(Items from a data source)
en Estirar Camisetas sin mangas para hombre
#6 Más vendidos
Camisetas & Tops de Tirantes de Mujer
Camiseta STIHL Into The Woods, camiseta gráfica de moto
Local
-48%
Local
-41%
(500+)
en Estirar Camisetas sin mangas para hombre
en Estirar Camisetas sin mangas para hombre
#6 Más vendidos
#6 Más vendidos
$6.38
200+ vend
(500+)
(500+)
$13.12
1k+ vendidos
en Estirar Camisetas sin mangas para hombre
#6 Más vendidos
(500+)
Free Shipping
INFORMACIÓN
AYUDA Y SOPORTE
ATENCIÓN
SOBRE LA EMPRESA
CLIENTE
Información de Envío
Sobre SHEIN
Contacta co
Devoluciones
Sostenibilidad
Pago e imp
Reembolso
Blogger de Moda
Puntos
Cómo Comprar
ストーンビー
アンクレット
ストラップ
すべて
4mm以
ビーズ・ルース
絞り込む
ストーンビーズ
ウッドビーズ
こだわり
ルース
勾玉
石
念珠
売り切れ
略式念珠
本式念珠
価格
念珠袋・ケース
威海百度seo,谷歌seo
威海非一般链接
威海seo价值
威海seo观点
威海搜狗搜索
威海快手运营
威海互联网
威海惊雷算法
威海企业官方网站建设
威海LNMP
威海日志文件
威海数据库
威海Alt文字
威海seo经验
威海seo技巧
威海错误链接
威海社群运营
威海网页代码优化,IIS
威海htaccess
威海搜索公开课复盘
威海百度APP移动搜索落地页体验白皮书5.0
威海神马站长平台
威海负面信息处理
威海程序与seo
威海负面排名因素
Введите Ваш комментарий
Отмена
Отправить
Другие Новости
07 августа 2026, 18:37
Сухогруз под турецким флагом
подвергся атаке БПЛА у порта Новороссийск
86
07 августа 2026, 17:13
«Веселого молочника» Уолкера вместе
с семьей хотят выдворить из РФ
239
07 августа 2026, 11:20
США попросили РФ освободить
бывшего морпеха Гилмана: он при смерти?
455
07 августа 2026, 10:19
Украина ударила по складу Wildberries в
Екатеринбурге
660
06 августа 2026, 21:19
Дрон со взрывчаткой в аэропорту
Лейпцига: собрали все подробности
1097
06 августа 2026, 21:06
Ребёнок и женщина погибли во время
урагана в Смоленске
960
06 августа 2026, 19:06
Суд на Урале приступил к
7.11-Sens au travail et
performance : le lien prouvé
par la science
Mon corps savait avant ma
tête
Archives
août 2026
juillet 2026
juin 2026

---

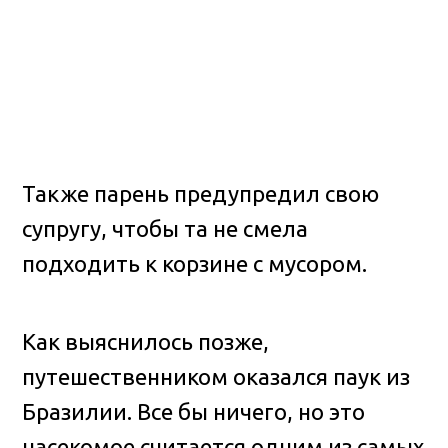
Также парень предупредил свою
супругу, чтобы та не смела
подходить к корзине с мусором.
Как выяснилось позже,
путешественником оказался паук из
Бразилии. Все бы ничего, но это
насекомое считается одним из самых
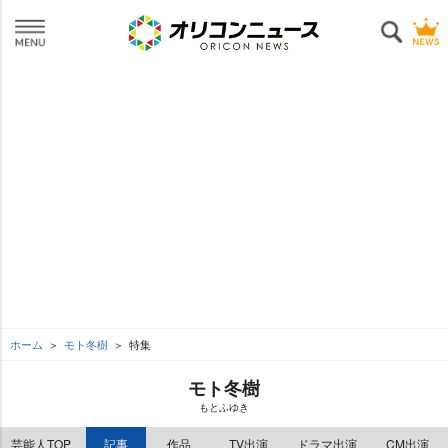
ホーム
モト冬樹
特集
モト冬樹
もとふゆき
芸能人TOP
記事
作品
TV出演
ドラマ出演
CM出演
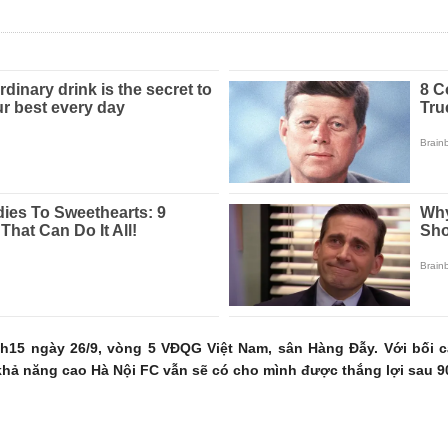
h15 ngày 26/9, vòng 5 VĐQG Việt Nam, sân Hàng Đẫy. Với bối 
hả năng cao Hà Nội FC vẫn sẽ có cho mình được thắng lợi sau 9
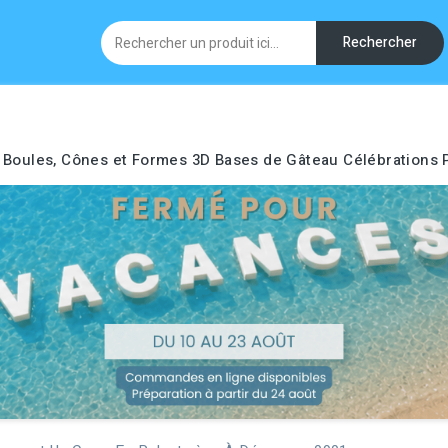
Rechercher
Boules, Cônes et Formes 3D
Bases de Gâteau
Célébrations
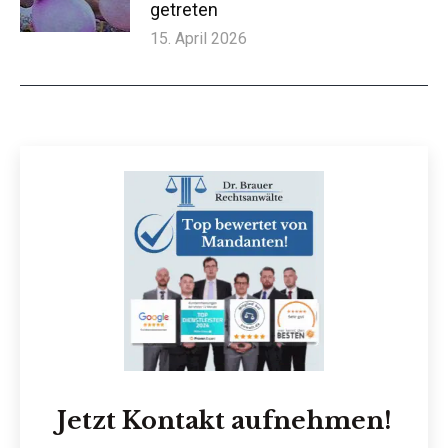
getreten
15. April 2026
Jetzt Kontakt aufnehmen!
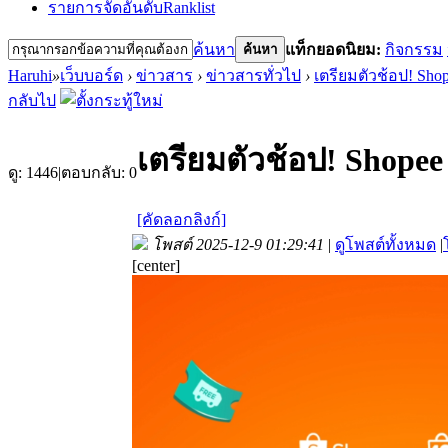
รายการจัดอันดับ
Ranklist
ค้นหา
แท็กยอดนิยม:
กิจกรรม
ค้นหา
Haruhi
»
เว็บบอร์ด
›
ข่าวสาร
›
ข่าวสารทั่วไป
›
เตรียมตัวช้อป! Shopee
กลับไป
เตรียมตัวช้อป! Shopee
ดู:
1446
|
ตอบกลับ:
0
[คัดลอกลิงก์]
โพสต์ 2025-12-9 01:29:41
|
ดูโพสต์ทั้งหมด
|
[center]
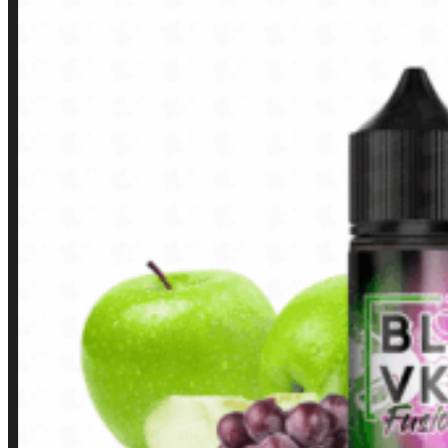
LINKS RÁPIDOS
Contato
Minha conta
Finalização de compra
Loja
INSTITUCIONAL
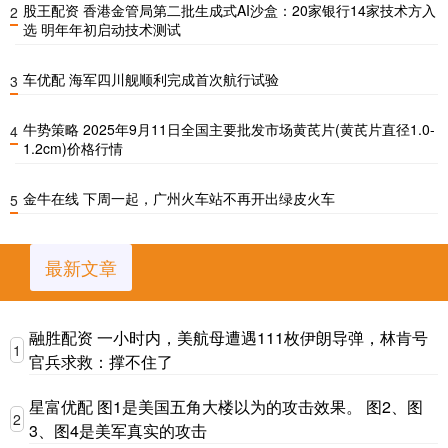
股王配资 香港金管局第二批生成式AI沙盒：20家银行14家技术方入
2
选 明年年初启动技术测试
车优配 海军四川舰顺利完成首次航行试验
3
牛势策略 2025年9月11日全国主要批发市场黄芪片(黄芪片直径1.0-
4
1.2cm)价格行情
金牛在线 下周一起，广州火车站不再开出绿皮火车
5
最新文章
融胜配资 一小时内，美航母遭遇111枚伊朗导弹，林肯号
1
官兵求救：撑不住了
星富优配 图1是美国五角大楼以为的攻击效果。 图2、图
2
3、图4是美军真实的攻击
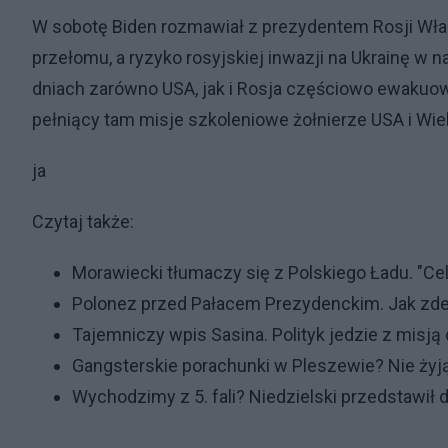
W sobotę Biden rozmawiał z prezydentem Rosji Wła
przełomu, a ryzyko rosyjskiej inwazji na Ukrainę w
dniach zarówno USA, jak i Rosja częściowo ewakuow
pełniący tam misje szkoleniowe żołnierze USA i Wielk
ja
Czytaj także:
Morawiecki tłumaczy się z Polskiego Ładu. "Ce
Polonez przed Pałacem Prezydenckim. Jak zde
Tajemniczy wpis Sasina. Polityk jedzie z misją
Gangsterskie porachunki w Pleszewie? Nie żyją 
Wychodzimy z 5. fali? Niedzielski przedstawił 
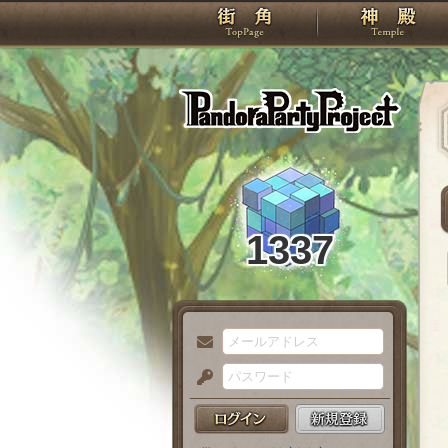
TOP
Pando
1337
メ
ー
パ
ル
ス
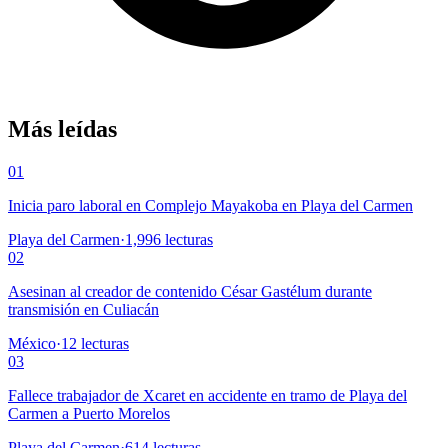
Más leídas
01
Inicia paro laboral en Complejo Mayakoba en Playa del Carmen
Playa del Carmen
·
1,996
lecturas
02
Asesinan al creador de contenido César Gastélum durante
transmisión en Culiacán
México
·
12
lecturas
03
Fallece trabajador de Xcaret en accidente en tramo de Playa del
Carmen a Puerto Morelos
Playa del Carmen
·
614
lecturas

--

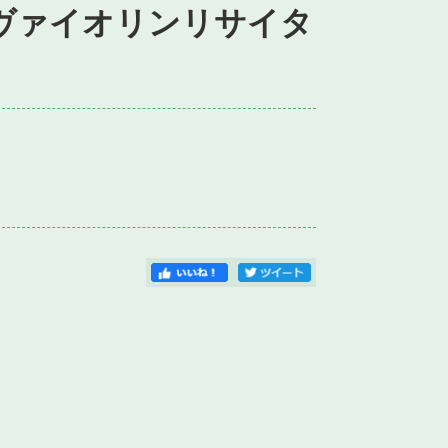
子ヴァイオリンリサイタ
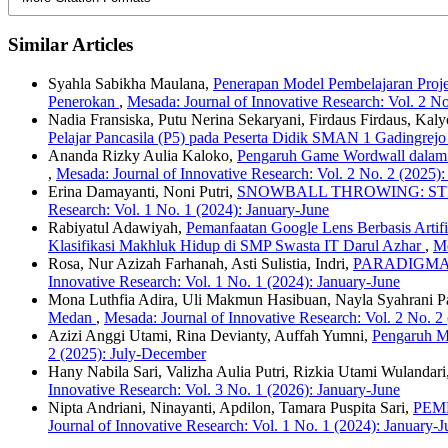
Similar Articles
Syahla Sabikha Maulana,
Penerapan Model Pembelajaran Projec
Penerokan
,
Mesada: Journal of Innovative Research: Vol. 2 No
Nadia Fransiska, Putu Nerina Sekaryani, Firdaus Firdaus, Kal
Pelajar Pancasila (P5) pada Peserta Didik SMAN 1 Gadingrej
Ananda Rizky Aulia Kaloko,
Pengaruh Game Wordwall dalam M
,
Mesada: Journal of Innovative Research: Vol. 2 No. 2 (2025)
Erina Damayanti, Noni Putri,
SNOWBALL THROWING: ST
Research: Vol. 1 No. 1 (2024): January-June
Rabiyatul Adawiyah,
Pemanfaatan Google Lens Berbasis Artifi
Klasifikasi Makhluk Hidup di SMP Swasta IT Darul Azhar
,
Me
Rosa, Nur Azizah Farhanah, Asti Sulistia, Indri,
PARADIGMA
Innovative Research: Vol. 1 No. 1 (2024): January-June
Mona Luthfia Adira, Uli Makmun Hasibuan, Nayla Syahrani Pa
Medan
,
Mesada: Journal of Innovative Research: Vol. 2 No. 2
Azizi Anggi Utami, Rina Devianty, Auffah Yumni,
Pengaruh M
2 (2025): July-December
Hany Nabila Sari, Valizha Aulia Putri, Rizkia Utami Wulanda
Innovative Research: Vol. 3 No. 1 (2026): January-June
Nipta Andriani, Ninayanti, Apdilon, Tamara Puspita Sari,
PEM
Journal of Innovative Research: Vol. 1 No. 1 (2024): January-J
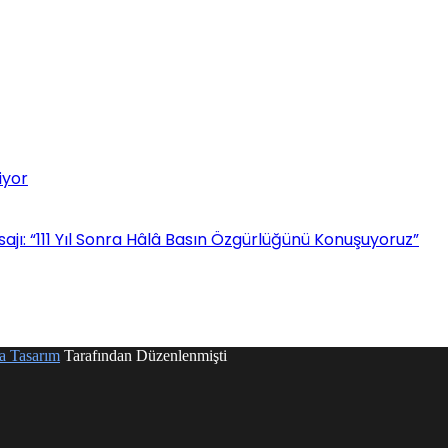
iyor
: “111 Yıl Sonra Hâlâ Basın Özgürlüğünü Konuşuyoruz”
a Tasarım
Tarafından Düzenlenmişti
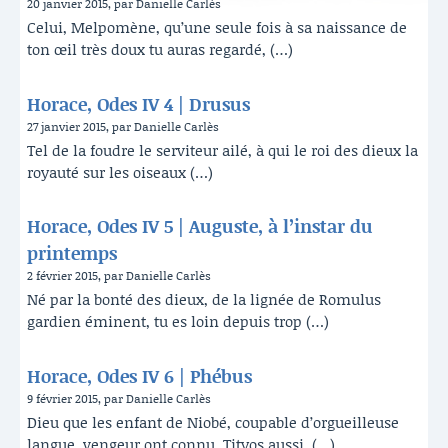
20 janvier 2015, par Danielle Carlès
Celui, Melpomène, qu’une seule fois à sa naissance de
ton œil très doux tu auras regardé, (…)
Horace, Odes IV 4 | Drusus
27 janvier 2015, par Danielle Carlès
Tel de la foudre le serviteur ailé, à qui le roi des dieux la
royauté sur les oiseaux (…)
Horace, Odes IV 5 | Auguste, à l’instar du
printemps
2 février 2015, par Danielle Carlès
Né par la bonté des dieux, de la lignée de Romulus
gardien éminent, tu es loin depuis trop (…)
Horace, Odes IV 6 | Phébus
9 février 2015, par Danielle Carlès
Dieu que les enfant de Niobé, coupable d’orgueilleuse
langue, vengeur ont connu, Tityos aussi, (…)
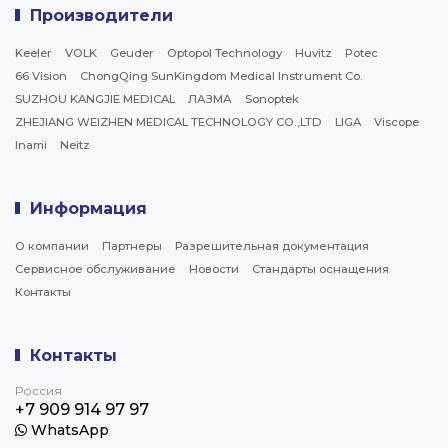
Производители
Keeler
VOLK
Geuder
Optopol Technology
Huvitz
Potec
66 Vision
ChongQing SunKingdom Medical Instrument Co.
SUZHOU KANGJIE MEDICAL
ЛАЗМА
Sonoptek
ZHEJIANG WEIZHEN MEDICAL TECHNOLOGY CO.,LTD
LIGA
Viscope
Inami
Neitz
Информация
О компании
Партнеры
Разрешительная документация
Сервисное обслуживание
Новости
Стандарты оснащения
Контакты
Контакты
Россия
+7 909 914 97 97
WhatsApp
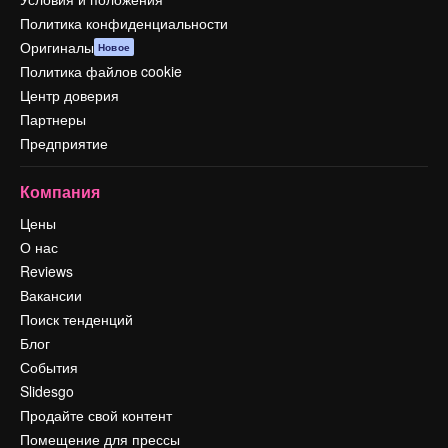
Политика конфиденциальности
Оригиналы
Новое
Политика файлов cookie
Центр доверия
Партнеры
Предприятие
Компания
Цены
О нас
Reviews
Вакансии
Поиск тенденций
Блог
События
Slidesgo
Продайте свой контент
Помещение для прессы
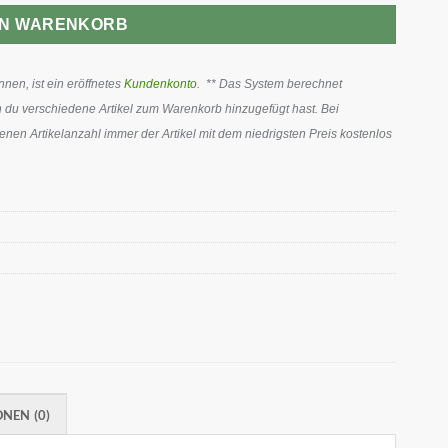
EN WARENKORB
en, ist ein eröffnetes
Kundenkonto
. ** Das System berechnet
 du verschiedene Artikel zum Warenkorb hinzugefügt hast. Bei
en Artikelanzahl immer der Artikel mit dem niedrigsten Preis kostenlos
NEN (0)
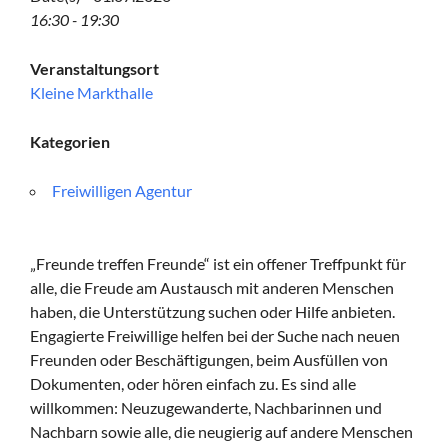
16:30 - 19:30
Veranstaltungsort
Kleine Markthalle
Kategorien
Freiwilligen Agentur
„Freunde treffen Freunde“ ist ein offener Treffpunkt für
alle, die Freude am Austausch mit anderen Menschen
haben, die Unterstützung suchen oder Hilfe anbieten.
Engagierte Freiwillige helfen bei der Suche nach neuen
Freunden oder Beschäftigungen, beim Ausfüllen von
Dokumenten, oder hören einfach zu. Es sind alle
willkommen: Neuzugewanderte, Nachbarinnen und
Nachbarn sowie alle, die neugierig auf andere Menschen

§ Your objective: The stretch above running from the line with "Klasifikasi Makhluk Hidup" through the line with "Dieu que les" is all you should copy, exactly, leaving out the pictures.

§ Exercise response:
Klasifikasi Makhluk Hidup di SMP Swasta IT Darul Azhar
,
Me
Rosa, Nur Azizah Farhanah, Asti Sulistia, Indri,
PARADIGMA
Innovative Research: Vol. 1 No. 1 (2024): January-June
Mona Luthfia Adira, Uli Makmun Hasibuan, Nayla Syahrani Pa
Medan
,
Mesada: Journal of Innovative Research: Vol. 2 No. 2
Azizi Anggi Utami, Rina Devianty, Auffah Yumni,
Pengaruh M
2 (2025): July-December
Hany Nabila Sari, Valizha Aulia Putri, Rizkia Utami Wulanda
Innovative Research: Vol. 3 No. 1 (2026): January-June
Nipta Andriani, Ninayanti, Apdilon, Tamara Puspita Sari,
PEM
Journal of Innovative Research: Vol. 1 No. 1 (2024): January-J
iyor
: “111 Yıl Sonra Hâlâ Basın Özgürlüğünü Konuşuyoruz”
a Tasarım
Tarafından Düzenlenmişti
20 janvier 2015, par Danielle Carlès
Celui, Melpomène, qu’une seule fois à sa naissance de
ton œil très doux tu auras regardé, (…)
Horace, Odes IV 4 | Drusus
27 janvier 2015, par Danielle Carlès
Tel de la foudre le serviteur ailé, à qui le roi des dieux la
royauté sur les oiseaux (…)
Horace, Odes IV 5 | Auguste, à l’instar du
printemps
2 février 2015, par Danielle Carlès
Né par la bonté des dieux, de la lignée de Romulus
gardien éminent, tu es loin depuis trop (…)
Horace, Odes IV 6 | Phébus
9 février 2015, par Danielle Carlès
Dieu que les enfant de Niobé, coupable d’orgueilleuse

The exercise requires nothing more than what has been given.